■ **REQUIRED ACTION**
Your answer should be the line containing "Brennenstuhl Garant Kabeltrommel indoor" and each line after it through the end of the data below, repeated exactly.

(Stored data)
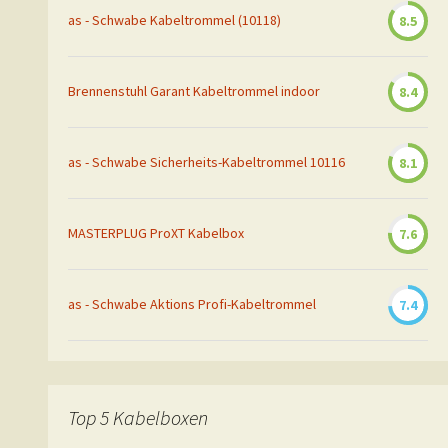
as - Schwabe Kabeltrommel (10118)
8.5
Brennenstuhl Garant Kabeltrommel indoor
8.4
as - Schwabe Sicherheits-Kabeltrommel 10116
8.1
MASTERPLUG ProXT Kabelbox
7.6
as - Schwabe Aktions Profi-Kabeltrommel
7.4
Top 5 Kabelboxen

■ **ANSWER FOR THIS EXERCISE**
Brennenstuhl Garant Kabeltrommel indoor
8.4
as - Schwabe Sicherheits-Kabeltrommel 10116
8.1
MASTERPLUG ProXT Kabelbox
7.6
as - Schwabe Aktions Profi-Kabeltrommel
7.4
Top 5 Kabelboxen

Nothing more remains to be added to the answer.